Wells Fargo first blew up in scandal when it was revealed late in 2016 that the bank staff were creating bogus bank accounts in order to boost their own numbers.
Since, Wells Fargo has also been the subject of trading related shenanigans.
In the last twenty-four months, Wells Fargo has been sanctioned by three regulators: the National Futures Association, the Commodities Futures Trading Commission (CFTC), and the Securities and Exchange Commission (SEC).
The NFA is a self-regulatory organization over the futures industry.
In August 2019, the NFA sanctioned a Wells Fargo swap dealer division for failing to deal fairly with counterparties.
The complaint by the NFA noted, “Wells Fargo Bank and the Client agreed that the settlement price for the forward contract would be based on the weighted average of the CAD spot contracts that Wells Fargo Bank purchased on August 27, 2014.
“However, instead of calculating and providing the Client with a settlement price on the forward contract based on the weighted average of the actual spot trades, Wells Fargo Bank devised a rate that Wells Fargo Bank thought the Client would accept. Wells Fargo Bank also failed to tell the Client that the average rate was an arbitrary rate not based solely upon the actual spot CAD spots contracts’ price.”
The CFTC also hit Wells Fargo’s swap dealer in November 2019.
Here’s part of a story in The Industry Spread, “The U.S. Commodity Futures Trading Commission today issued an order filing and settling charges against Wells Fargo Bank, N.A. for violating multiple swap dealer business conduct standards. Specifically, Wells Fargo failed to deal with a counterparty in a fair and balanced manner based on principles of fair dealing and good faith.
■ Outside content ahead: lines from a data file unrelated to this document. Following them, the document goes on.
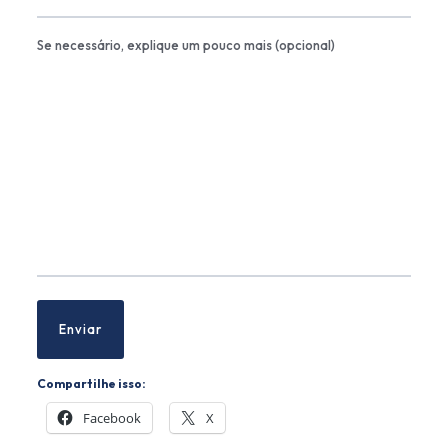
Se necessário, explique um pouco mais (opcional)
Compartilhe isso:
Facebook
X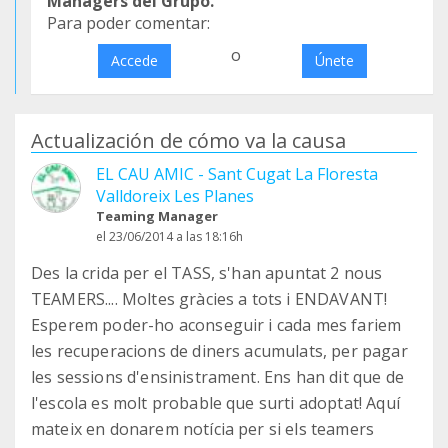
Managers del Grupo.
Para poder comentar:
o
Accede
Únete
Actualización de cómo va la causa
EL CAU AMIC - Sant Cugat La Floresta
Valldoreix Les Planes
Teaming Manager
el 23/06/2014 a las 18:16h
Des la crida per el TASS, s'han apuntat 2 nous
TEAMERS.... Moltes gràcies a tots i ENDAVANT!
Esperem poder-ho aconseguir i cada mes fariem
les recuperacions de diners acumulats, per pagar
les sessions d'ensinistrament. Ens han dit que de
l'escola es molt probable que surti adoptat! Aquí
mateix en donarem notícia per si els teamers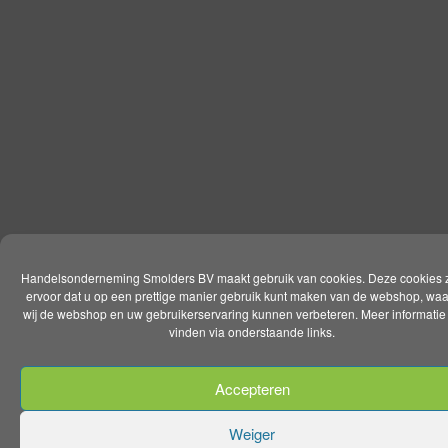
Handelsonderneming Smolders BV maakt gebruik van cookies. Deze cookies 
ervoor dat u op een prettige manier gebruik kunt maken van de webshop, wa
wij de webshop en uw gebruikerservaring kunnen verbeteren. Meer informatie 
vinden via onderstaande links.
Accepteren
Weiger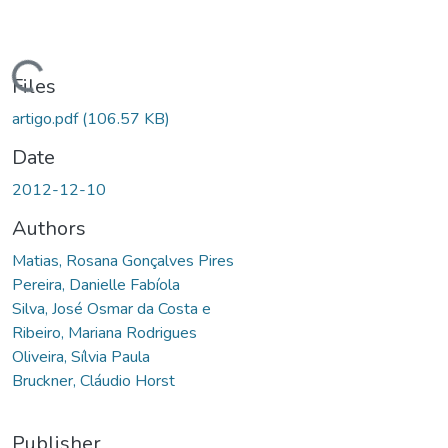
ading...
Files
artigo.pdf
(106.57 KB)
Date
2012-12-10
Authors
Matias, Rosana Gonçalves Pires
Pereira, Danielle Fabíola
Silva, José Osmar da Costa e
Ribeiro, Mariana Rodrigues
Oliveira, Sílvia Paula
Bruckner, Cláudio Horst
Publisher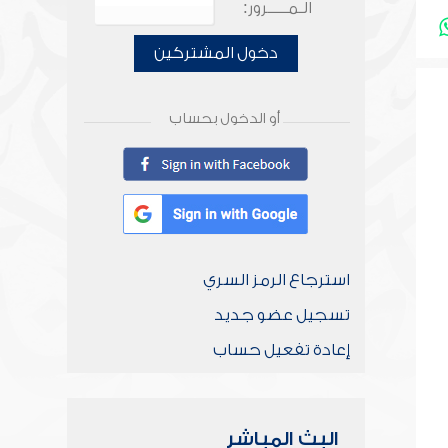
الـمـــــرور:
دخول المشتركين
أو الدخول بحساب
استرجاع الرمز السري
تسجيل عضو جديد
إعادة تفعيل حساب
البث المباشر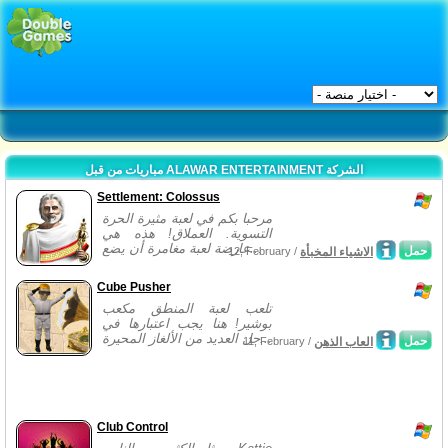
مباريات من قبل ALAWAR ENTERTAINMENT الشركة
Settlement: Colossus
مرحبا بكم في لعبة مثيرة الحرة
التسوية. العملاق! هذه هي
عارضة لعبة مغامرة أن يضع...
حمل
الاشياء المخبأة
12, February /
Cube Pusher
تلعب لعبة المنطق مكعب
بوشير! هنا يجب اعتبارها في
حل العديد من الألغاز المحيرة...
حمل
العاب الذهن
11, February /
Club Control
Wells Fargo also failed to implement and monitor systems to ensure compliance with policies and procedures regarding communicating with counterparties in a fair and balanced manner. The order requires Wells Fargo to pay a civil monetary penalty of $10 million, restitution of $4.475 million, and to cease and desist from violating the CFTC’s business conduct standards.”
The SEC settled with Wells Fargo advisors for improper sales of complex financial products.
To top it off, in December 2016, FINRA, the Financial Industry Regulatory Authority, the SRO over the investment industry, also accused Wells Fargo for retaliating against certain whistleblowing employees by manipulating their securities registration documents.
Wells Fargo’s stock price has taken a hit after all these scandals. On March 26, 2015, Wells Fargo, which trades as WFC on the NYSE, finished the day trading at $54.59.
On March 3, 2020, WFC finished trading at $40.73.